In their work Visually grounded few-shot word learning in low-resource settings, Leanne Nortje, Dan Oneata and Herman Kamper propose a visually-grounded speech model that learns new words and their visual depictions. In this interview, Leanne tells us more about their methodology and how it could be beneficial for low-resource languages.
We look into using vision as a form of weakly transcribing audio. This will be particularly helpful for low-resource languages where, in extreme cases, such languages have no written form. We specifically consider the task of retrieving relevant images for a given spoken word by learning from only a few image-word pairs, i.e. to do multimodal few-shot word learning. The aim is to give a model a set of spoken word examples where each word is paired with a corresponding image. Each paired word-image example contains a novel (new) class. After using only these examples to learn the few-shot word classes, the model is given another set of images – a matching set containing an image for each class. When we query the model with a spoken instance of one of these novel classes, the model should identify which image in the matching image set matches the word. For instance, imagine showing a robot images of different objects (zebra, kite, sheep, etc.) while saying the word for each picture. After seeing this small set of examples, we ask the robot to find a new image corresponding to the word “zebra”.

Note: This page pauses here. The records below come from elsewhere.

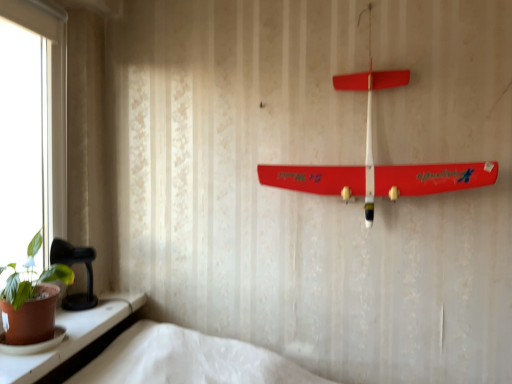 Question: Looking at the image, does smooth plastic airplane at upper center seem bigger or smaller compared to green matte houseplant at lower left?

Choices:
 (A) big
 (B) small

Answer: (A)

Question: Considering the positions of point (495, 162) and point (34, 244), is point (495, 162) closer or farther from the camera than point (34, 244)?

Choices:
 (A) farther
 (B) closer

Answer: (B)

Question: Estimate the real-world distances between objects in this image. Which object is closer to the green matte houseplant at lower left?

Choices:
 (A) smooth plastic airplane at upper center
 (B) matte white window sill at lower left

Answer: (B)

Question: Which is farther from the matte white window sill at lower left?

Choices:
 (A) smooth plastic airplane at upper center
 (B) green matte houseplant at lower left

Answer: (A) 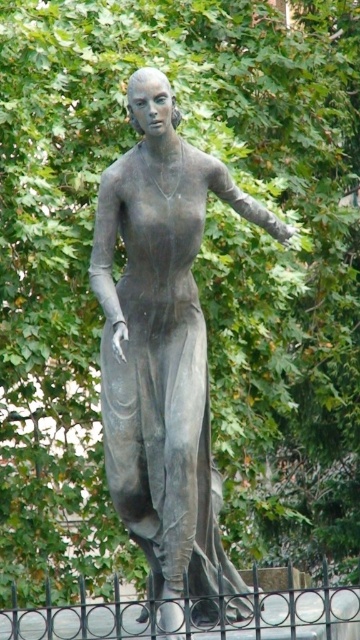 Question: Which of the following is the closest to the observer?

Choices:
 (A) (294, 628)
 (B) (189, 566)

Answer: (A)

Question: Does bronze statue at center lie in front of black wrought iron fence at lower center?

Choices:
 (A) yes
 (B) no

Answer: (B)

Question: Which point is farther from the camera taking this photo?

Choices:
 (A) (164, 504)
 (B) (340, 589)

Answer: (B)

Question: Is bronze statue at center above black wrought iron fence at lower center?

Choices:
 (A) yes
 (B) no

Answer: (A)

Question: Considering the relative positions of bronze statue at center and black wrought iron fence at lower center in the image provided, where is bronze statue at center located with respect to black wrought iron fence at lower center?

Choices:
 (A) below
 (B) above

Answer: (B) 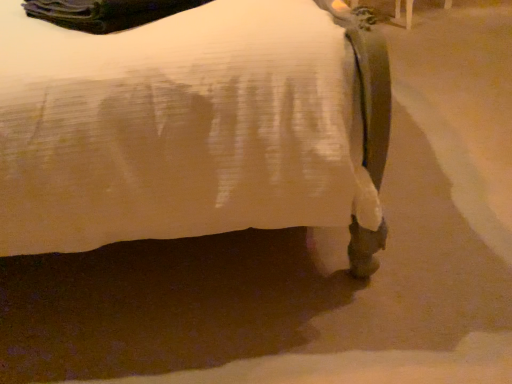 Question: Do you think metallic silver bedpost at upper right is within white matte bed at lower right, or outside of it?

Choices:
 (A) outside
 (B) inside

Answer: (A)

Question: Looking at the image, does metallic silver bedpost at upper right seem bigger or smaller compared to white matte bed at lower right?

Choices:
 (A) small
 (B) big

Answer: (A)

Question: In terms of height, does metallic silver bedpost at upper right look taller or shorter compared to white matte bed at lower right?

Choices:
 (A) tall
 (B) short

Answer: (B)

Question: Is white matte bed at lower right inside or outside of metallic silver bedpost at upper right?

Choices:
 (A) outside
 (B) inside

Answer: (A)

Question: From the image's perspective, relative to metallic silver bedpost at upper right, is white matte bed at lower right above or below?

Choices:
 (A) above
 (B) below

Answer: (B)

Question: Is white matte bed at lower right in front of or behind metallic silver bedpost at upper right in the image?

Choices:
 (A) front
 (B) behind

Answer: (A)

Question: Is point (130, 33) closer or farther from the camera than point (394, 1)?

Choices:
 (A) farther
 (B) closer

Answer: (B) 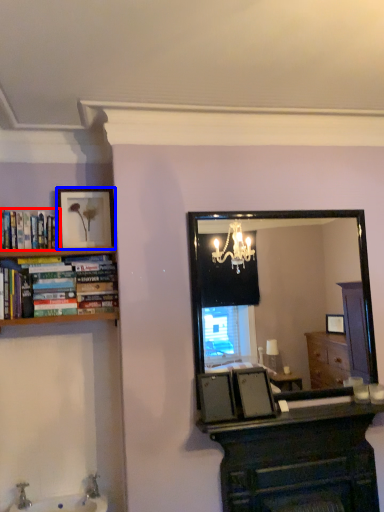 Question: Which of the following is the farthest to the observer, book (highlighted by a red box) or picture frame (highlighted by a blue box)?

Choices:
 (A) book
 (B) picture frame

Answer: (B) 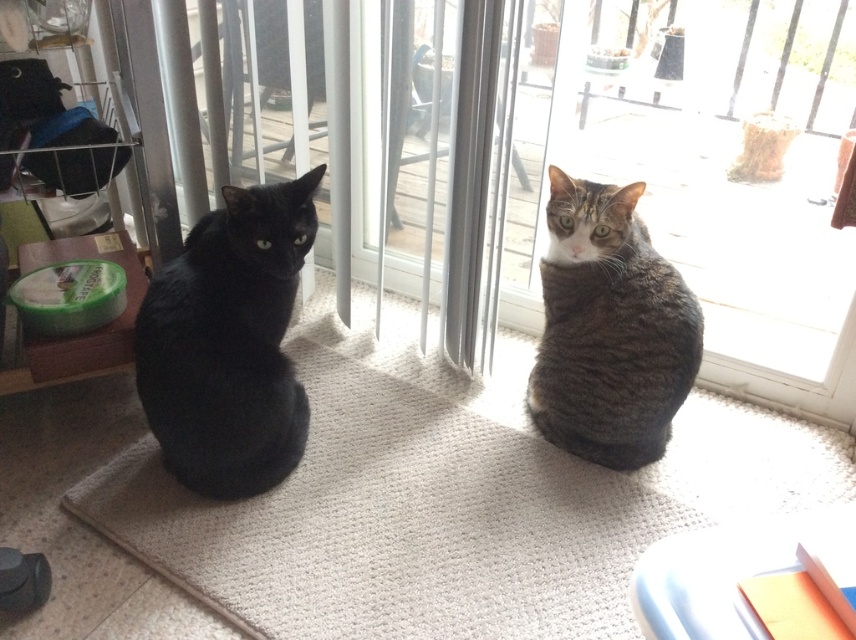 Is matte black cat at left closer to the viewer compared to tabby fur cat at center?

Yes.

Is matte black cat at left taller than tabby fur cat at center?

Yes, matte black cat at left is taller than tabby fur cat at center.

This screenshot has width=856, height=640. Describe the element at coordinates (229, 342) in the screenshot. I see `matte black cat at left` at that location.

The image size is (856, 640). In order to click on matte black cat at left in this screenshot , I will do `click(229, 342)`. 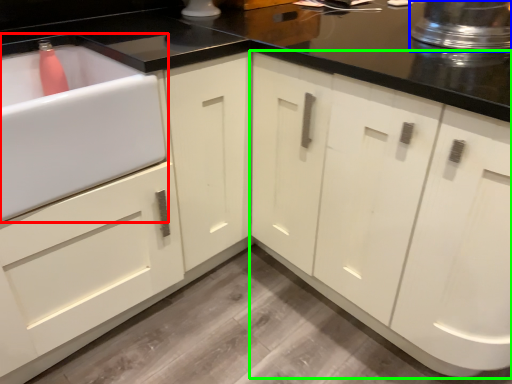 Question: Which object is positioned closest to sink (highlighted by a red box)? Select from appliance (highlighted by a blue box) and cabinetry (highlighted by a green box).

Choices:
 (A) appliance
 (B) cabinetry

Answer: (B) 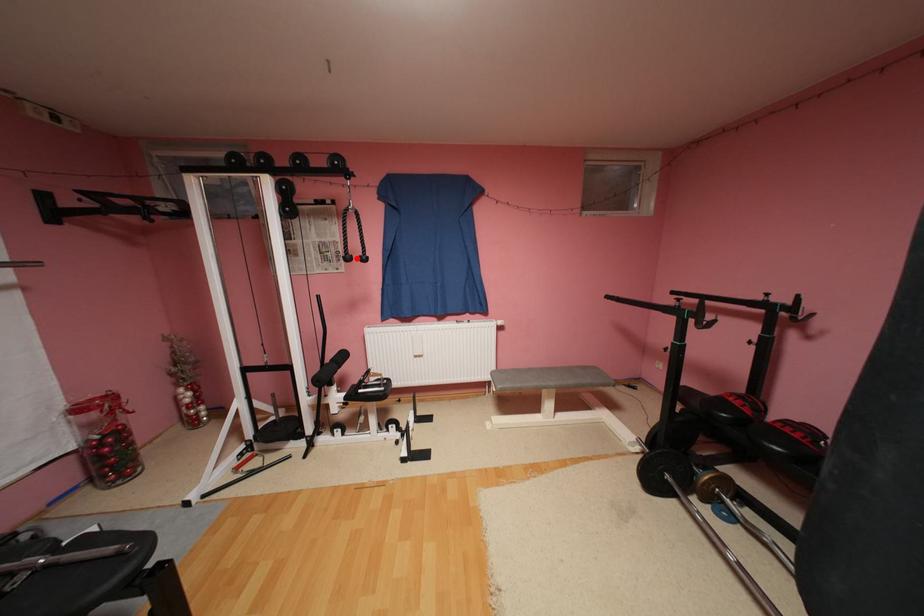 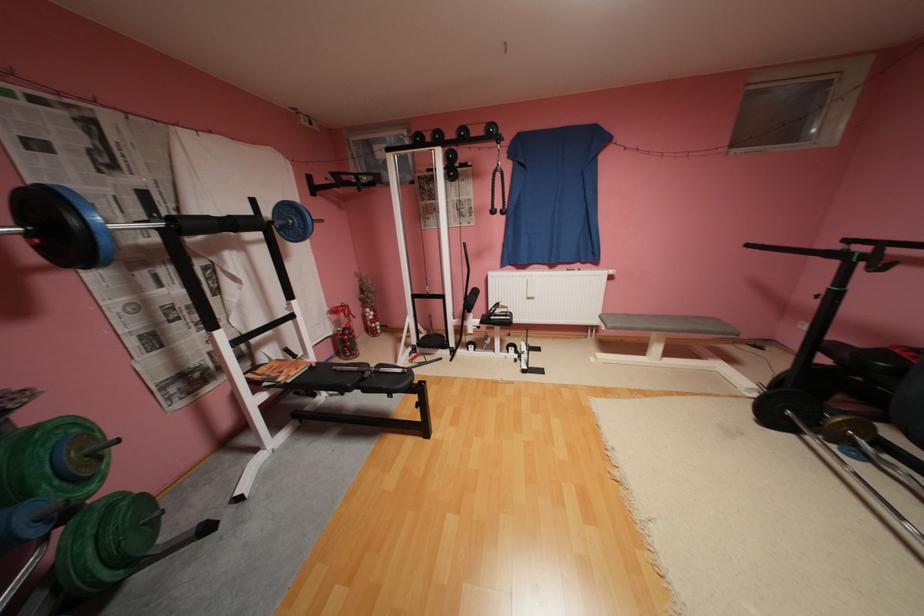 Locate, in the second image, the point that corresponds to the highlighted location in the first image.

(502, 212) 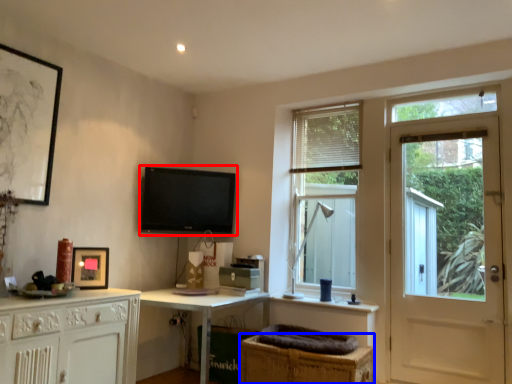 Question: Which point is further to the camera, television (highlighted by a red box) or cabinetry (highlighted by a blue box)?

Choices:
 (A) television
 (B) cabinetry

Answer: (A) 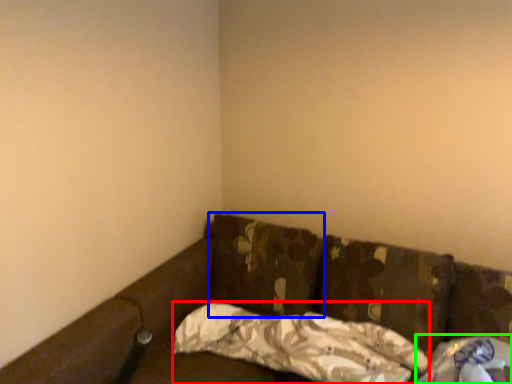 Question: Based on their relative distances, which object is nearer to pillow (highlighted by a red box)? Choose from pillow (highlighted by a blue box) and material (highlighted by a green box).

Choices:
 (A) pillow
 (B) material

Answer: (A) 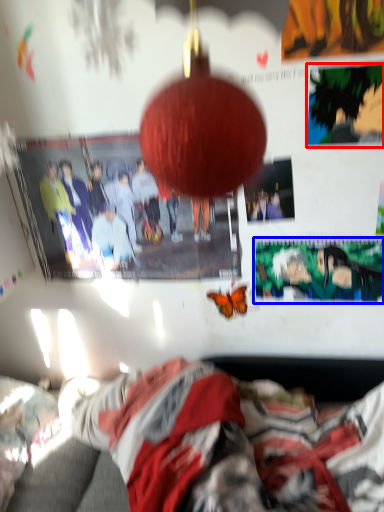 Question: Which object is closer to the camera taking this photo, poster page (highlighted by a red box) or poster page (highlighted by a blue box)?

Choices:
 (A) poster page
 (B) poster page

Answer: (A) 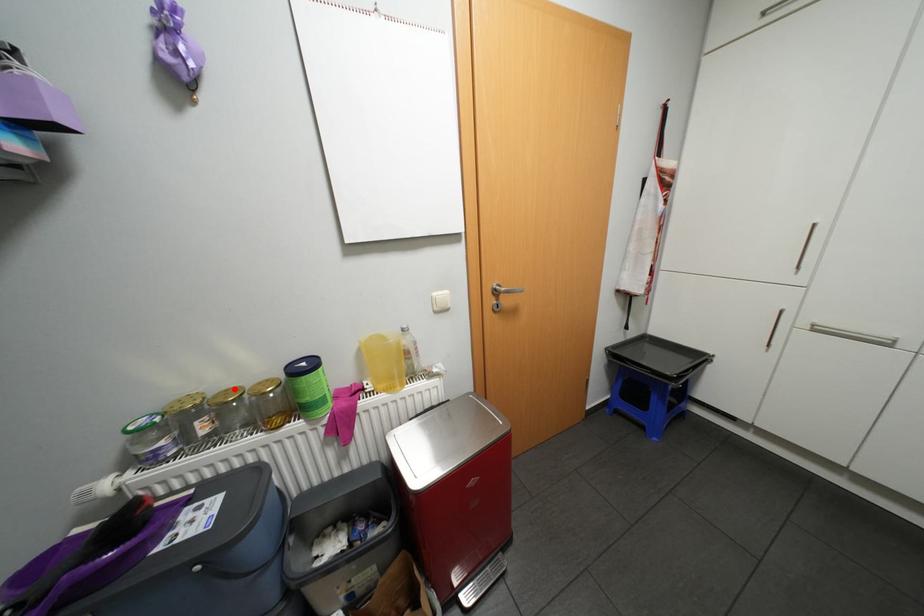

Our research has two main impacts. The first is the development of speech systems that cater to low-resourced languages. Current speech systems are trained on large corpora of transcribed speech, which are expensive and time-consuming to collect. This research aims to develop techniques that enable researchers to train speech systems from very few labelled data examples. Secondly, these models are inspired by how children learn languages. Therefore, we can probe the models to gain insight into the cognition and learning dynamics of children.
Intuitively, only a few examples, e.g. five, per word class will not be sufficient to learn a model capable of identifying the visual depictions of a spoken word. Therefore, we use the given word-image example pairs to mine new unsupervised word-image training pairs from large collections of unlabelled speech and images. In terms of architecture, we use a vision branch and an audio branch which is connected with a word-to-image attention mechanism to determine the similarity between a spoken word and an image.
For the fewer shot scenario, where we have a small amount of examples per class to learn from, we outperform any existing approach. We see that the mined word-image pairs are essential to our performance boost. For retrieving multiple images containing the visual depiction of a spoken word, we get consistent scores across varying numbers of examples per class.
For future work, we are planning to extend the number of novel classes we can learn using this approach. We also plan on applying this model on an actual low-resource language: Yoruba.
I am currently doing a PhD which combines speech processing and computer vision in weakly supervised settings by using small amounts of labelled data. The inspiration behind my models is how efficiently children learn language from very few examples. If systems can learn as rapidly, we could develop less data-dependent systems.
In 2018 I received my BEng Electrical and Electronic Engineering degree cum laude from Stellenbosch University. Thereafter, I did my MEng Electronic Engineering degree in 2019 to 2020. I passed my masters cum laude and received the Rector’s Award for top masters student in Engineering.